_Problem to solve_:
Leave out the pictures and give back all the entries exactly as written.
-------- Task data
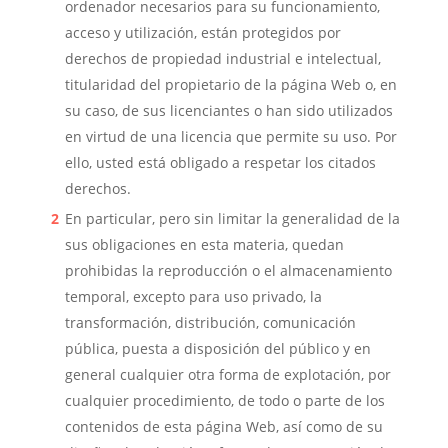
ordenador necesarios para su funcionamiento,
acceso y utilización, están protegidos por
derechos de propiedad industrial e intelectual,
titularidad del propietario de la página Web o, en
su caso, de sus licenciantes o han sido utilizados
en virtud de una licencia que permite su uso. Por
ello, usted está obligado a respetar los citados
derechos.
En particular, pero sin limitar la generalidad de la
sus obligaciones en esta materia, quedan
prohibidas la reproducción o el almacenamiento
temporal, excepto para uso privado, la
transformación, distribución, comunicación
pública, puesta a disposición del público y en
general cualquier otra forma de explotación, por
cualquier procedimiento, de todo o parte de los
contenidos de esta página Web, así como de su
----------------
_Exercise answer_:
ordenador necesarios para su funcionamiento,
acceso y utilización, están protegidos por
derechos de propiedad industrial e intelectual,
titularidad del propietario de la página Web o, en
su caso, de sus licenciantes o han sido utilizados
en virtud de una licencia que permite su uso. Por
ello, usted está obligado a respetar los citados
derechos.
En particular, pero sin limitar la generalidad de la
sus obligaciones en esta materia, quedan
prohibidas la reproducción o el almacenamiento
temporal, excepto para uso privado, la
transformación, distribución, comunicación
pública, puesta a disposición del público y en
general cualquier otra forma de explotación, por
cualquier procedimiento, de todo o parte de los
contenidos de esta página Web, así como de su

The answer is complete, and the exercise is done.